Let $\mathbb C^2$ denote a two-dimensional complex Euclidean space with a Hermitian metric $h=\sum\limits_{i,j=1}^{2}h_{i\bar j}dz^i\otimes d\bar z^j$, where $h_{i\bar j}$ are constant numbers, then the associated fundamental form is $\omega=\frac{\sqrt{-1}}{2}\sum\limits_{i,j=1}^{2}h_{i\bar j}dz^i\wedge d\bar z^j$. Let $\omega_1,\omega_2,\omega_3,\omega_4$ be four vectors in $\mathbb C^2$ which are linearly independent over $\mathbb R$, where $\omega_i=(\omega_i^1,\omega_i^2)\in \mathbb C^2$. Let $\Lambda$ be the lattice generated by $\omega_1,\omega_2,\omega_3,\omega_4$, then we can get a complex torus $T=\mathbb C^2/\Lambda$. Any two vectors of these four vectors determine a parallelogram in $\mathbb C^2$, for example, if we choose $\omega_1,\omega_2$, let $D_{12}$ denote the parallelogram spanned by $\omega_1,\omega_2$, then we want to compute the integral of the fundamental form $\omega$ over $D_{12}$, i.e. $\int_{D_{12}}\omega$.
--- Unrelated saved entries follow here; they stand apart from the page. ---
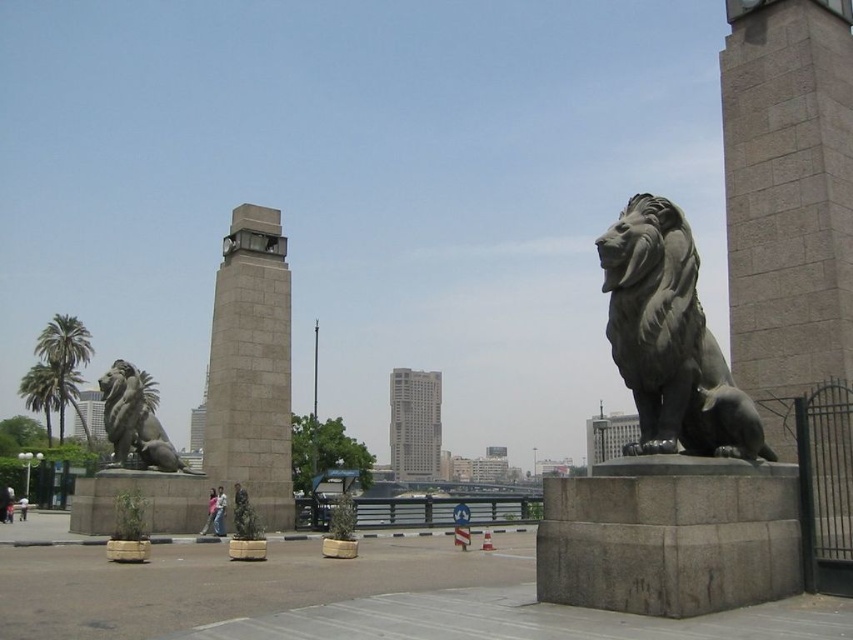 Question: Which point is farther to the camera?

Choices:
 (A) bronze lion at right
 (B) gray stone clock tower at center
 (C) smooth stone tower at center

Answer: (B)

Question: Is bronze lion at right positioned before bronze lion at left?

Choices:
 (A) yes
 (B) no

Answer: (A)

Question: Can you confirm if gray stone clock tower at center is positioned to the left of gray concrete skyscraper at center?

Choices:
 (A) yes
 (B) no

Answer: (A)

Question: Can you confirm if smooth stone tower at center is positioned to the right of bronze lion at left?

Choices:
 (A) yes
 (B) no

Answer: (A)

Question: Which point is farther to the camera?

Choices:
 (A) bronze lion at right
 (B) gray concrete skyscraper at center
 (C) gray stone clock tower at center
 (D) smooth stone tower at center

Answer: (B)

Question: Which point is closer to the camera taking this photo?

Choices:
 (A) (625, 301)
 (B) (421, 449)
 (C) (743, 182)

Answer: (A)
According to Chern's book Complex manifolds without potential theory. 2nd edition. p.65 Formula 7.30, the integral may be equal to $$g_{12}=i\sum_{j,k}h_{j\bar k}(\omega^j_1\bar\omega^k_2-\omega^j_2\bar\omega^k_1)$$ (I doubt $i$ should be replaced by $\frac{i}{2}$, see the following). And according to Wells' book Differential analysis on complex manifolds. Third edition p.221. the period of $\omega$ over the 2-cycle is given by $$\int_{D_{12}}\omega=\frac{i}{2}\sum_{j,k}h_{j\bar k}(\omega^j_1\bar\omega^k_2-\omega^j_2\bar\omega^k_1).$$
Here my question is: why the integral $\omega$ over the parallelogram $D_{12}$ takes such form? And does it relate to $\omega(u,v),u,v\in T_{\mathbb C^2}$?